Develop additional white-box tests for the Humongous Objects feature of
the G1 Garbage Collector.


Non-Goals
---------

We will not develop tests for G1 Eager Reclamation.


Description
-----------

Garbage First (G1) is a generational garbage collector which divides the
heap into equal-sized regions.  It has a concurrent collection phase,
which can work in parallel with the application, and is multi-threaded.

G1 treats objects bigger than one-half of a memory region, called
_humongous objects_, differently than other objects:

  - Humongous objects always take up a number of regions. If a humongous
    object is smaller than one region then it takes up the whole
    region. If a humongous object is larger than N regions and smaller
    than (N+1) regions then it takes up (N+1) regions. No allocations are
    allowed in the free space, if any, of the last region.

  - They can only be collected at the end of concurrent marking cycle,
    during a full GC or in young GC in case of G1 Eager Reclaim

  - They can never be moved from one region to another.

Since G1 is a concurrent and multi-threaded GC, it makes black-box
testing very difficult. Several ways to collect dead objects, a few
concurrent threads, the ability to work in parallel with the running
application, and generally complex algorithms make it nearly impossible
to figure out G1's internal state. To address these issues we will extend
the WhiteBox API and implement Java tests that use this API to check G1's
internal state. We will also be able to reuse these newly developed
WhiteBox API methods in stress tests.

To test that the code which handles humongous objects works as expected
we need G1 to provide more details about the internal representation of
humongous objects on the heap. We will add additional debug methods to G1
which will allow us to get information from its internal data structures
and provide control over the initiation of garbage collection. The latter
is important because there are three code paths which can collect
unreachable humongous objects: A full garbage collection, concurrent
marking and young GC in case of G1 Eager Reclamation. To test each path
we need to avoid the other.

To help with this we will extend the WhiteBox API with:

  - Methods to block and initiate concurrent marking and full GCs.

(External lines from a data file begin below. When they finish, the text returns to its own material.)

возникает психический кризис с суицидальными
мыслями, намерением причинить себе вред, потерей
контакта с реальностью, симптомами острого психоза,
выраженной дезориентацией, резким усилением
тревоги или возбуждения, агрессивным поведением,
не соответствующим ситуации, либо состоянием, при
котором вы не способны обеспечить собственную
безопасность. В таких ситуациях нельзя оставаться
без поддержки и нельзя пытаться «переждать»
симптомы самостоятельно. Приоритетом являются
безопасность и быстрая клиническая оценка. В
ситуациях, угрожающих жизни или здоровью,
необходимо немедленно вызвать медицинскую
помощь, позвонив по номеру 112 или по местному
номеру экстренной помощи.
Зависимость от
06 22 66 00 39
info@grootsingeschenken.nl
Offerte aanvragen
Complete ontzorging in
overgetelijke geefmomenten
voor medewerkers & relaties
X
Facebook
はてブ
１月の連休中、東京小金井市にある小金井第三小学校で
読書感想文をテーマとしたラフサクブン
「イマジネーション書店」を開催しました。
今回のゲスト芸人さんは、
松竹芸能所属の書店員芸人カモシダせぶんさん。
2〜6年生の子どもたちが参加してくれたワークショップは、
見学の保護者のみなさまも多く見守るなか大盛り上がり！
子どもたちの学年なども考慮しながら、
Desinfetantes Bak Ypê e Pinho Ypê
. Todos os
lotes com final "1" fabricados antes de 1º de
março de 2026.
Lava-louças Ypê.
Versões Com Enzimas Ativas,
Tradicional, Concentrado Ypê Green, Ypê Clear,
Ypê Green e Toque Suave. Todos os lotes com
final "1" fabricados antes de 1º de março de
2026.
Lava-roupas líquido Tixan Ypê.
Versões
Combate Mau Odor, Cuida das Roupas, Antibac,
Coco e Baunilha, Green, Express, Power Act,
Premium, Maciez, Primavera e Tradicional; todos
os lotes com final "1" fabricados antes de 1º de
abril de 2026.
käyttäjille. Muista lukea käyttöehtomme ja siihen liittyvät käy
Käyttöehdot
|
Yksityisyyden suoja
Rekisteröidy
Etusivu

  - Methods to enumerate G1's regions and access region attributes (e.g.,
    free/occupied/humongous).

  - Methods to access internal G1 variables such as free memory, region
    size, and the number of free regions.

  - Methods to locate regions in the heap, to check that no allocations
    happen in regions that belong to humongous objects.  (This could
    potentially be a first step to a "heap walker" API that allows us to
    fully iterate over the Java heap).


Alternatives
------------

Possible alternatives are:

  - Native built-in JVM tests.  Such tests could be started with a JVM
    flag. They are not suitable since test failures would likely lead to
    crashes. The JVM should be able to continue to work after a failing
    test, which is not guaranteed with this approach.

  - Native tests. This would require adding debug methods to G1 code, and
    in fact developing a native WhiteBox API. There are certain drawbacks
    with this approach: We would not be able to use these debug methods
    for stress tests. More importantly, however, there is still no
    native testing framework.


Risks and Assumptions
---------------------

New tests may require changes in G1.  This could impact the performance
and stability of G1, though we think that is unlikely.  If G1 is
negatively affected then we could build product binaries without debug
methods.


Comments
Jon, The only things I added to White Box API so far were two methods that in my opinion don't change anything in G1. The first method checks if provided address is contained in a humongous region and the second one checks if provided address is contained in a free region. If I have any plans to add any other WB methods I will certainly let you know as soon as possible. Thank you.
10-11-2015

Work is being done on G1 to produce pauses that achieve the pause time goal with more regularity to provide more predictable pauses and is being done to achieve lower and lower pause times. Any change to G1 for JEP 278 that results in a measurable increase will likely not be acceptable. Additionally a significant effort is being spent on code clean up to G1 to make the code more readable (simpler to understand). Any changes will be reviewed with the goal of more readable code in mind. I'd suggest an early design review with the development team for code changes made for this JEP.
09-11-2015